The code for ProBERT and GREP model architectures is located under models/gap/.
Setup
Hardware/Platform Specs
The models were trained using 4 V100 gpus. It is possible to train the models on a single gpu to get a comparable performance by adjusting the batch size accordingly.
All models were developed and tested in
python3.6
Dependencies
Most of the dependencies are listed in requirement.txt and can be installed by
pip install requirements.txt
Note that this file was generated automatically and you may need to resolve certain dependencies manually.
Download
Coref models need the following external data to be downloaded and placed in externals/data/
curl -O https://nlp.stanford.edu/data/glove.840B.300d.zip
unzip glove.840B.300d.zip
rm glove.840B.300d.zip
curl -O https://s3-us-west-2.amazonaws.com/allennlp/models/biaffine-dependency-parser-ptb-2018.08.23.tar.gz
curl -O https://s3-us-west-2.amazonaws.com/allennlp/models/coref-model-2018.02.05.tar.gz
Lee et all e2e-coref model checkpoints:
Download pretrained models at https://drive.google.com/file/d/1fkifqZzdzsOEo0DXMzCFjiNXqsKG_cHi
Move the downloaded file to externals/data and extract: tar -xzvf e2e-coref.tgz
Refer https://github.com/kentonl/e2e-coref for additional configuration, if needed.
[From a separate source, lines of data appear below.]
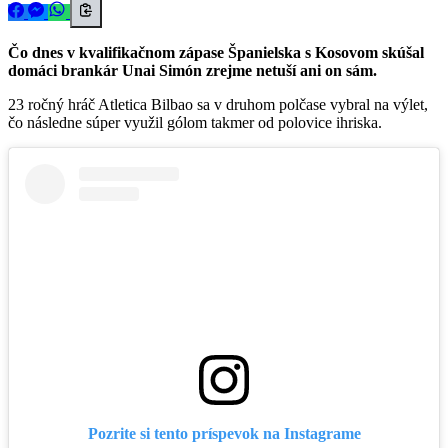
Čo dnes v kvalifikačnom zápase Španielska s Kosovom skúšal
domáci brankár Unai Simón zrejme netuší ani on sám.
23 ročný hráč Atletica Bilbao sa v druhom polčase vybral na výlet,
čo následne súper využil gólom takmer od polovice ihriska.
Pozrite si tento príspevok na Instagrame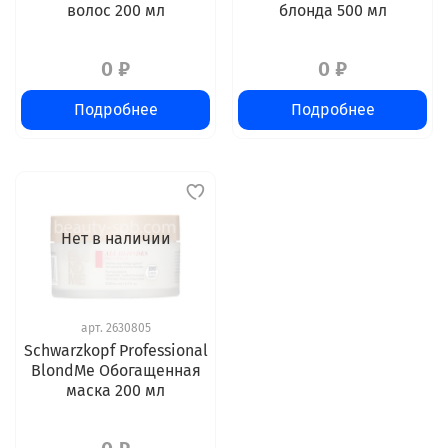
волос 200 мл
блонда 500 мл
0 ₽
0 ₽
Подробнее
Подробнее
Нет в наличии
арт.
2630805
Schwarzkopf Professional
BlondMe Обогащенная
маска 200 мл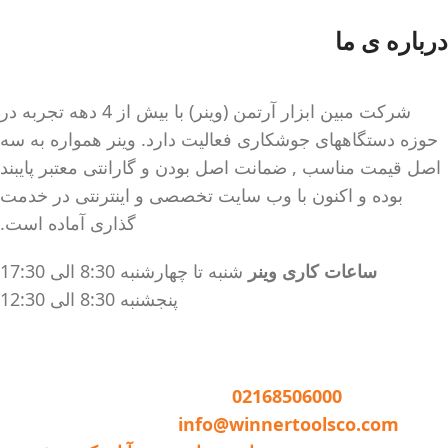
مدار در برابر نوسانات برق و
درباره ی ما
جلوگیری از برق گرفتگی
بدنه فلزی مستحکم
سیستم خنک کننده قدرتمند
شرکت مبین ابزار آرتمن (وینر) با بیش از 4 دهه تجربه در
قابلیت جوشکاری با کیفیت بالا
حوزه دستگاههای جوشکاری فعالیت دارد. وینر همواره به سه
در الکترودهای 2.5 به صورت
اصل قیمت مناسب , ضمانت اصل بودن و گارانتی معتبر پایبند
دائم (100 ٪) و ۳ به صورت
بوده و اکنون با وب سایت تخصصی و اینترنتی در خدمت
مقطعی (40٪)
گذاری آماده است.
ویژگی های نسل جدید
ساعات کاری وینر
شنبه تا چهارشنبه 8:30 الی 17:30
دستگاه جوش 200
پنجشنبه 8:30 الی 12:30
آمپر مدل 2011:
تنظیم اتوماتیک
امکان انتخاب الکترود
تماس با وینر :
02168506000
آرگون خراشی
ایمیل:
info@winnertoolsco.com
Stanford CoreNLP package needs to be downloaded and placed in externals/
curl -O http://nlp.stanford.edu/software/stanford-corenlp-full-2018-10-05.zip
unzip stanford-corenlp-full-2018-10-05.zip
rm stanford-corenlp-full-2018-10-05.zip
Data
The GAP dataset along with the corrections is included in this repo in the 'data' folder.
Preprocessing
python run.py --preprocess_train
--model=grep
--language_model=bert-large-uncased
--coref_models=url,allen,hug,lee
--exp_dir=results/grep
Training
Trained models are not included as part of the archive due to their large size.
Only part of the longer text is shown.